China is stepping up efforts to strengthen its digital yuan, aiming to challenge U.S. dollar stablecoins in global trade.

A recent report from a national media outlet highlights growing concerns within the Chinese Communist Party about America’s increasing focus on stablecoin development.

The report warns that stablecoins—particularly those pegged to the U.S. dollar—are poised to reshape international financial markets.

It calls for accelerating the adoption and capabilities of China’s central bank digital currency (CBDC) to compete more effectively.

Stablecoins Pose a Financial Challenge, China Warns

According to the report, digital assets can be categorized into three groups: cryptocurrencies like Bitcoin (BTC)altcoinsstablecoins and CBDCs.

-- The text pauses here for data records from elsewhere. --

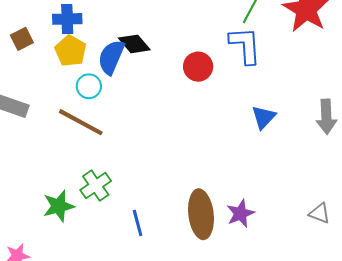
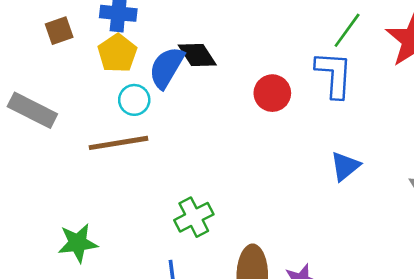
brown line: (81, 122) -> (119, 143), turned -45
green cross: (96, 186) -> (194, 217), moved

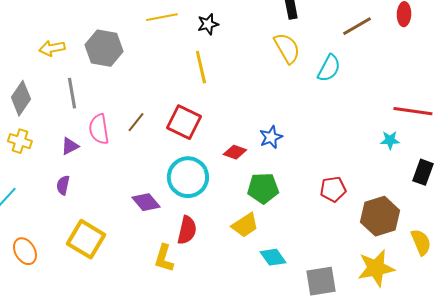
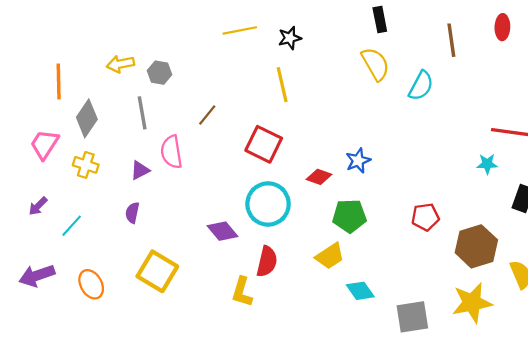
brown line: (357, 26) -> (451, 40), turned -68
gray hexagon: (104, 48) -> (160, 73), moved, size x0.6
brown line: (136, 122) -> (207, 115), moved

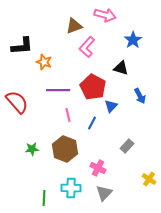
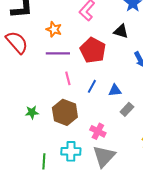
orange star: (44, 62) -> (54, 29), moved
red semicircle: (17, 102) -> (17, 42), moved
blue triangle: (111, 106) -> (115, 90), moved, turned 40
gray triangle: (104, 193) -> (104, 156), size x1.4

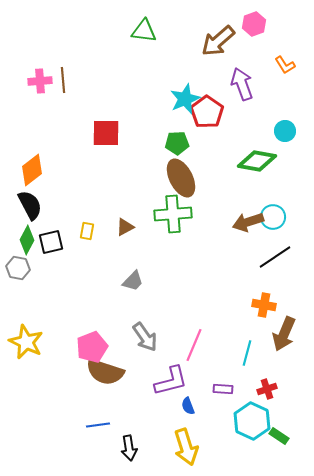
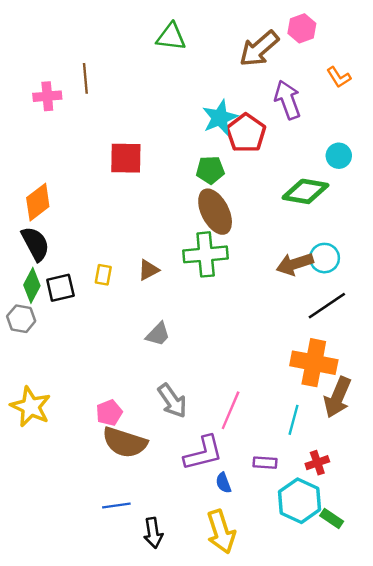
brown line: (63, 80) -> (85, 78), moved
orange cross: (264, 305) -> (314, 363), size x1.6
pink pentagon: (92, 347) -> (109, 413), size x0.7

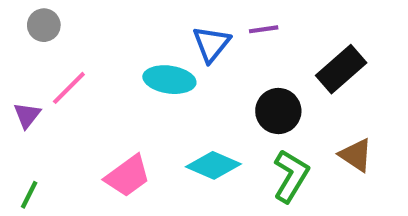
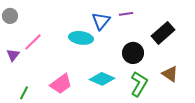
gray circle: (44, 25) -> (10, 16), moved
green line: (29, 195) -> (24, 93), moved

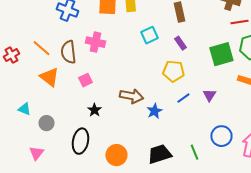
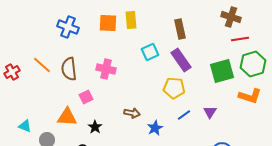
pink cross: (95, 42) -> (106, 69), moved
purple rectangle: (180, 43) -> (181, 60), size x1.6
orange triangle: (49, 77) -> (67, 117), moved, turned -35
brown arrow: (131, 96) -> (132, 113), size x0.7

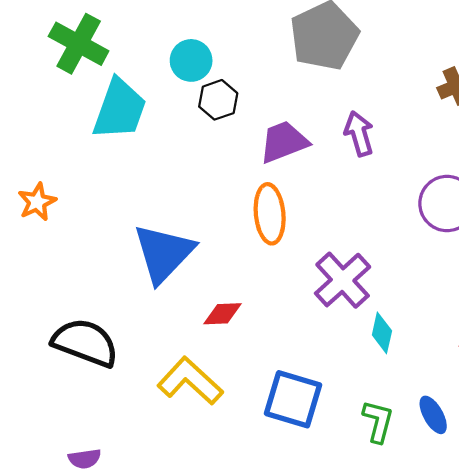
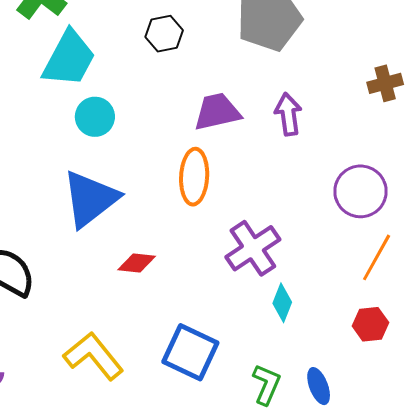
cyan circle: (191, 60) -> (95, 117), moved
black hexagon: (218, 100) -> (164, 34), moved
yellow L-shape: (190, 381) -> (93, 356), moved

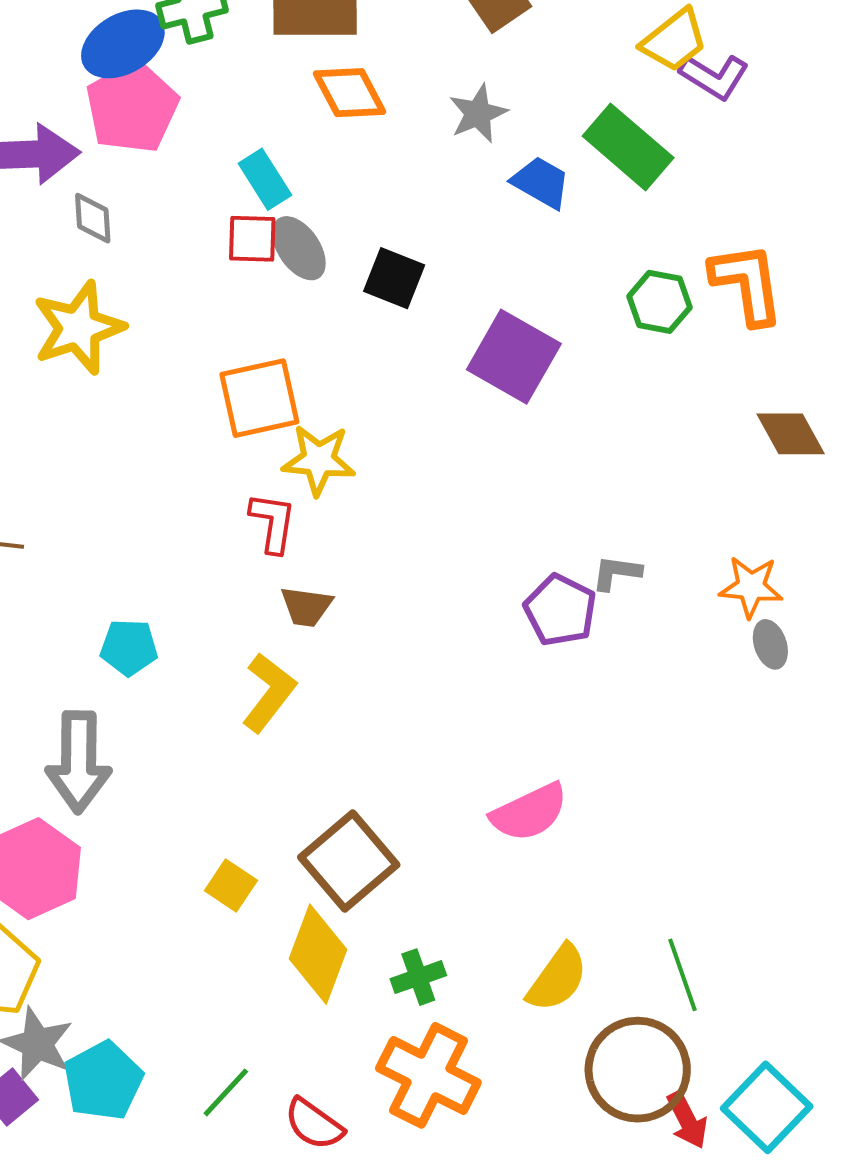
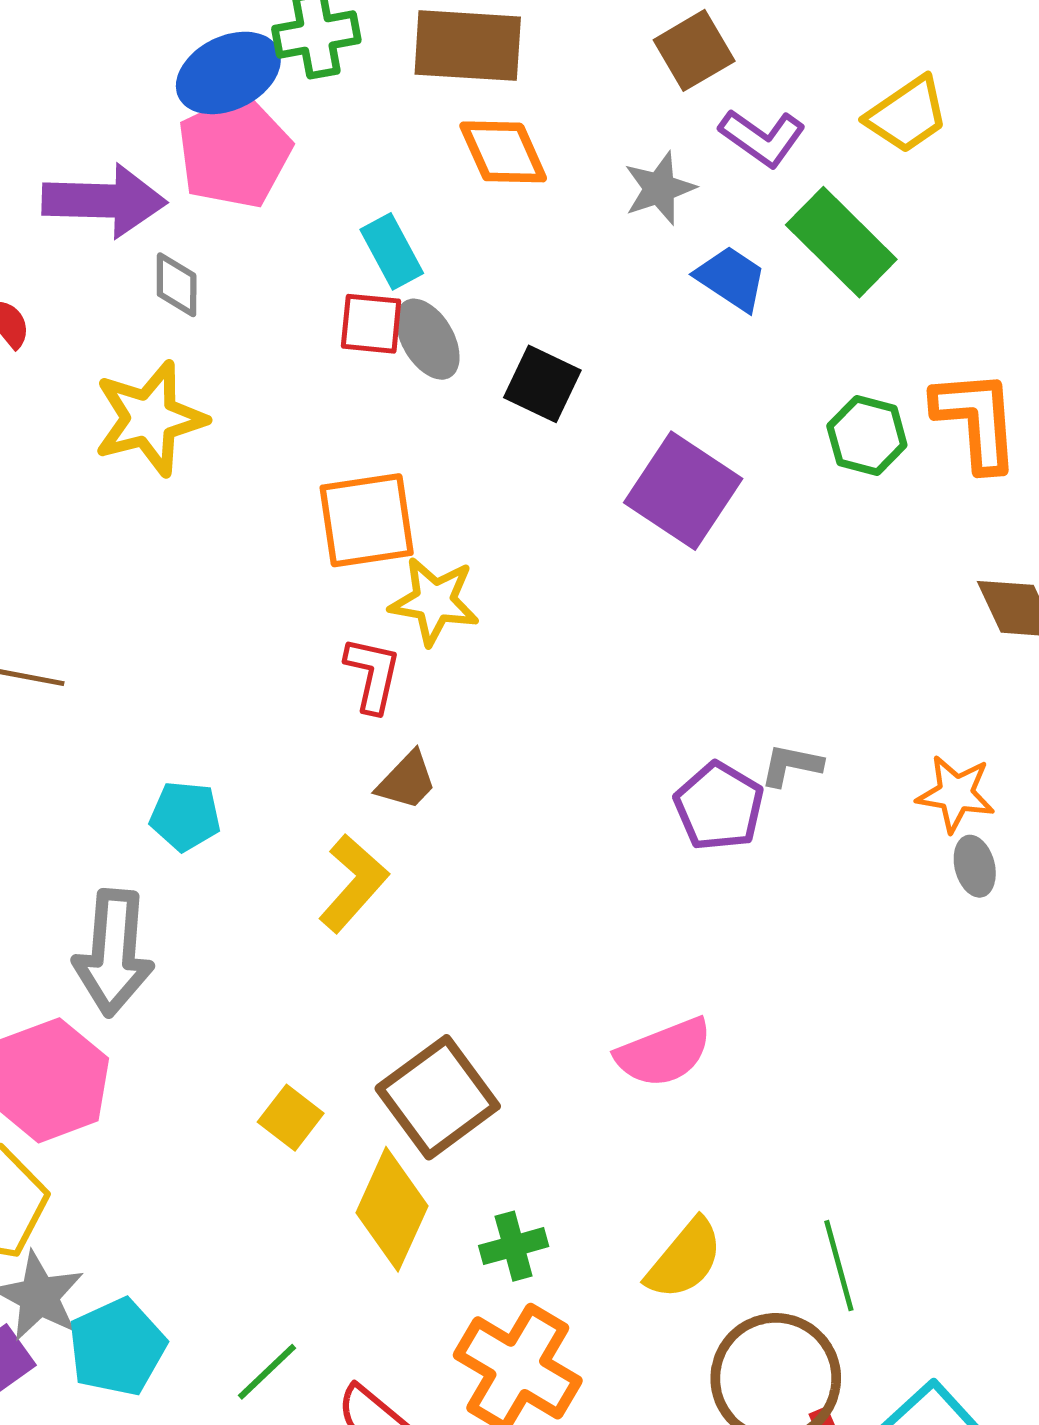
purple L-shape: (714, 76) -> (762, 138), moved
brown trapezoid: (306, 607) -> (407, 781), turned -58

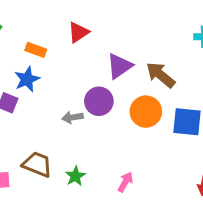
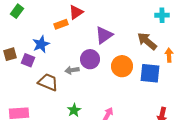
orange rectangle: (36, 50) -> (61, 24), moved, turned -40
brown arrow: (161, 75) -> (147, 41), moved
brown trapezoid: (37, 164) -> (48, 82), moved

Of these, stablecoins and CBDCs are expected to have the most significant impact on global finance.

The report argues that because stablecoins are tied to sovereign currencies, they inherit many of their financial properties.

Specifically, dollar-backed stablecoins benefit from the dollar’s stability and widespread acceptance, making them attractive to international investors.

The stablecoin market has grown rapidly, surpassing a $200 billion market cap in 2025.

With the U.S. moving toward regulatory clarity that could position stablecoins as a key tool in international trade, China’s leadership believes its digital yuan must evolve to remain competitive.

Expanding Digital Yuan’s Scope Beyond Retail Transactions

Despite being one of the first countries to launch a CBDC, China has so far restricted the digital yuan primarily to retail transactions.

The report argues that for the digital yuan to rival dollar-pegged stablecoins, its use must be expanded beyond small consumer purchases.

Specifically, it calls for broadening the digital yuan’s exchange range from M0 (physical cash) to M1 (cash plus demand deposits) and even M2 (cash plus all deposits).

This expansion, the report suggests, would allow the digital yuan to be used more widely in both domestic and international markets.

Additionally, the report pushes for China to develop its own stable digital currency, increase the use of digital tokens on online platforms, and integrate the digital yuan more seamlessly with global applications.

With the U.S. working to integrate stablecoins into the global trade system, China’s leadership sees an urgent need to strengthen the digital yuan—or risk falling behind in the evolving financial landscape.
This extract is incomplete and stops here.